O verão de 2005 ficou caro Já antes de os Kamov chegarem a Portugal havia problemas na contratação de helicópteros para os fogos. Em 2005, por exemplo, o governo teve de anular dois concursos públicos internacionais. O primeiro porque a única proposta a concurso, da Aeronorte e da Helisul – as empresas que tinham fornecido os aviões nos três anos anteriores –, foi considerada inaceitável. Era de 7 milhões de euros, mais 89% que o valor inicial. Mais tarde, a Autoridade da Concorrência provou que as duas empresas – que tiveram de pagar uma multa de 310 mil euros – formaram um cartel. Quanto ao segundo concurso, foi anulado devido à seca: as aeronaves contratadas não conseguiriam abastecer-se nas albufeiras.

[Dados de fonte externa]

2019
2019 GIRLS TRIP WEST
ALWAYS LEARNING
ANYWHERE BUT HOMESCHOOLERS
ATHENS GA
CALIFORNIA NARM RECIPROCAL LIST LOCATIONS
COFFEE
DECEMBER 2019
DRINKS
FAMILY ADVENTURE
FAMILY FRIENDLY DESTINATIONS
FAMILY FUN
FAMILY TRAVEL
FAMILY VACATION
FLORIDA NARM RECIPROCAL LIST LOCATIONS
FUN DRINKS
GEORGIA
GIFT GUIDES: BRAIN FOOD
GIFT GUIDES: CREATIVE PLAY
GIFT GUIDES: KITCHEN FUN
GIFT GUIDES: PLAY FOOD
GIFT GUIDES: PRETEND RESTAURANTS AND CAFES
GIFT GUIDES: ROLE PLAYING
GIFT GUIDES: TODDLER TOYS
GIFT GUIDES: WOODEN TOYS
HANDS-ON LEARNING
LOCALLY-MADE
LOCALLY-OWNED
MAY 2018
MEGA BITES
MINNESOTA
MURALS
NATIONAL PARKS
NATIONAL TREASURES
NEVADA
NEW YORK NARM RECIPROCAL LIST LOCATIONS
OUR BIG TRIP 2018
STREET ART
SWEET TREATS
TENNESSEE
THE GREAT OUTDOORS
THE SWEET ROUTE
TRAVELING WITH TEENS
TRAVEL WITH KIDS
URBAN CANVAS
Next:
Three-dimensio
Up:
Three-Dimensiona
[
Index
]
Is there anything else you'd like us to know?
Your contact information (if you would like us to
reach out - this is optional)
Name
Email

Assim, e com os dois concursos anulados, o governo teve de fazer ajustes directos para garantir que no Verão de 2005 (um dos piores de sempre em matéria de incêndios, com uma área ardida de 338 mil hectares) havia meios aéreos para apagar os fogos. O TdC não deixou de notar, no entanto, que quando o governo lançou o segundo concurso, em Fevereiro de 2005, “já era conhecida a informação climática que apontava para uma situação de seca (a mais grave de sempre desde 1990)”. Ou seja, o Estado deveria ter-se precavido e poderia ter lançado concursos públicos para outro tipo de helicópteros que pudessem abastecer-se de água em períodos de seca.
Não foi isso que aconteceu: o governo fez um ajuste directo para a contratação de meios aéreos em meados de Junho de 2005 – em cima da época de incêndios. E o contrato foi assinado com as mesmas duas empresas, entretanto condenadas por cartel, por um valor apenas 26% mais baixo que os 7 milhões apresentados inicialmente. Assim, e em 2005, Portugal pagou mais de 30,5 milhões de euros pelo aluguer de 49 aviões. Um acréscimo, apontava o TdC no seu relatório de 2007, de 134% face ao ano anterior.